** Brief **
The entries that follow should be reproduced exactly, with no images carried over.
___ Listed entries ___
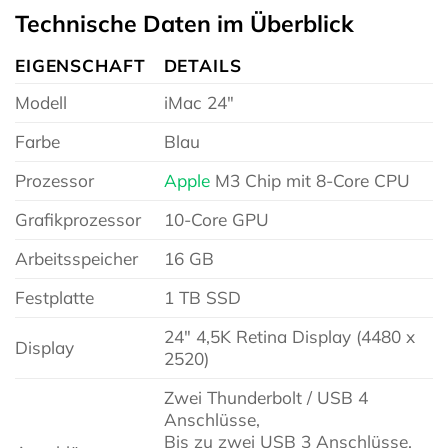
Technische Daten im Überblick
EIGENSCHAFT
DETAILS
Modell
iMac 24″
Farbe
Blau
Prozessor
Apple
M3 Chip mit 8-Core CPU
Grafikprozessor
10-Core GPU
Arbeitsspeicher
16 GB
Festplatte
1 TB SSD
24″ 4,5K Retina Display (4480 x
Display
2520)
Zwei Thunderbolt / USB 4
Anschlüsse,
Bis zu zwei USB 3 Anschlüsse,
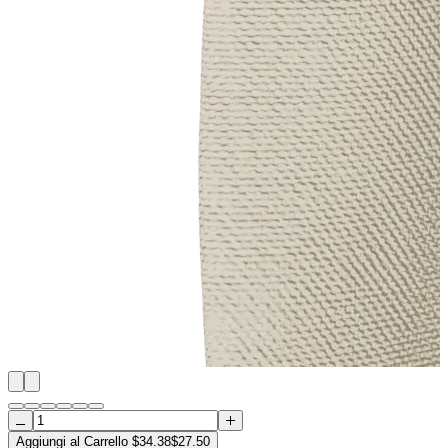
Aggiungi al Carrello
$
34.38
$
27.50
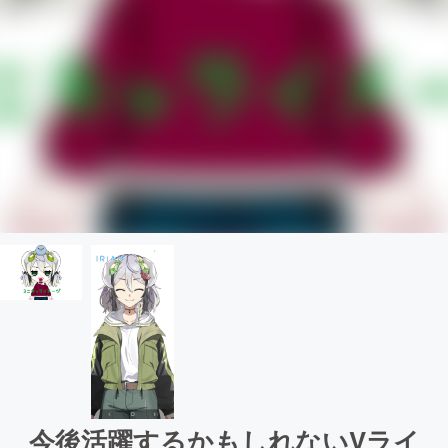
今後活躍するかもしれないVライ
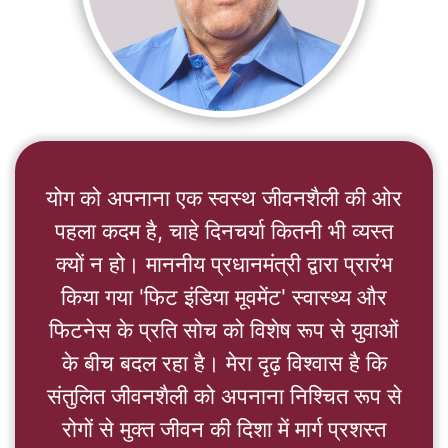
format_quote
योग को अपनाना एक स्वस्थ जीवनशैली की ओर
पहला कदम है, चाहे दिनचर्या कितनी भी व्यस्त
क्यों न हो। माननीय प्रधानमंत्री द्वारा प्रारंभ
किया गया 'फिट इंडिया मूवमेंट' स्वास्थ्य और
फिटनेस के प्रति सोच को विशेष रूप से युवाओं
के बीच बदल रहा है। मेरा दृढ़ विश्वास है कि
संतुलित जीवनशैली को अपनाना निश्चित रूप से
रोगों से मुक्त जीवन की दिशा में मार्ग प्रशस्त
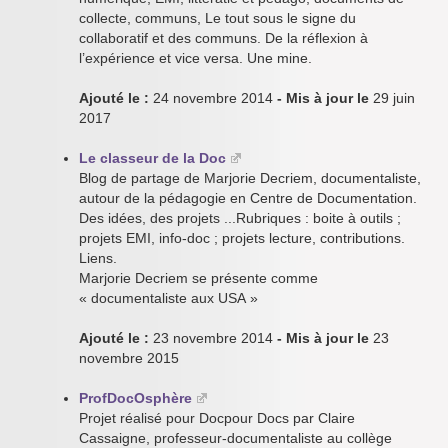
collecte, communs, Le tout sous le signe du
collaboratif et des communs. De la réflexion à
l’expérience et vice versa. Une mine.
Ajouté le :
24 novembre 2014
- Mis à jour le
29 juin
2017
Le classeur de la Doc
Blog de partage de Marjorie Decriem, documentaliste,
autour de la pédagogie en Centre de Documentation.
Des idées, des projets ...Rubriques : boite à outils ;
projets EMI, info-doc ; projets lecture, contributions.
Liens.
Marjorie Decriem se présente comme
« documentaliste aux USA »
Ajouté le :
23 novembre 2014
- Mis à jour le
23
novembre 2015
ProfDocOsphère
Projet réalisé pour Docpour Docs par Claire
Cassaigne, professeur-documentaliste au collège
___
** Response to this exercise **
Technische Daten im Überblick
EIGENSCHAFT
DETAILS
Modell
iMac 24″
Farbe
Blau
Prozessor
Apple
M3 Chip mit 8-Core CPU
Grafikprozessor
10-Core GPU
Arbeitsspeicher
16 GB
Festplatte
1 TB SSD
24″ 4,5K Retina Display (4480 x
Display
2520)
Zwei Thunderbolt / USB 4
Anschlüsse,
Bis zu zwei USB 3 Anschlüsse,
Aggiungi al Carrello
$
34.38
$
27.50
今後活躍するかもしれないVライ
format_quote
योग को अपनाना एक स्वस्थ जीवनशैली की ओर
पहला कदम है, चाहे दिनचर्या कितनी भी व्यस्त
क्यों न हो। माननीय प्रधानमंत्री द्वारा प्रारंभ
किया गया 'फिट इंडिया मूवमेंट' स्वास्थ्य और
फिटनेस के प्रति सोच को विशेष रूप से युवाओं
के बीच बदल रहा है। मेरा दृढ़ विश्वास है कि
संतुलित जीवनशैली को अपनाना निश्चित रूप से
रोगों से मुक्त जीवन की दिशा में मार्ग प्रशस्त
collecte, communs, Le tout sous le signe du
collaboratif et des communs. De la réflexion à
l’expérience et vice versa. Une mine.
Ajouté le :
24 novembre 2014
- Mis à jour le
29 juin
2017
Le classeur de la Doc
Blog de partage de Marjorie Decriem, documentaliste,
autour de la pédagogie en Centre de Documentation.
Des idées, des projets ...Rubriques : boite à outils ;
projets EMI, info-doc ; projets lecture, contributions.
Liens.
Marjorie Decriem se présente comme
« documentaliste aux USA »
Ajouté le :
23 novembre 2014
- Mis à jour le
23
novembre 2015
ProfDocOsphère
Projet réalisé pour Docpour Docs par Claire
Cassaigne, professeur-documentaliste au collège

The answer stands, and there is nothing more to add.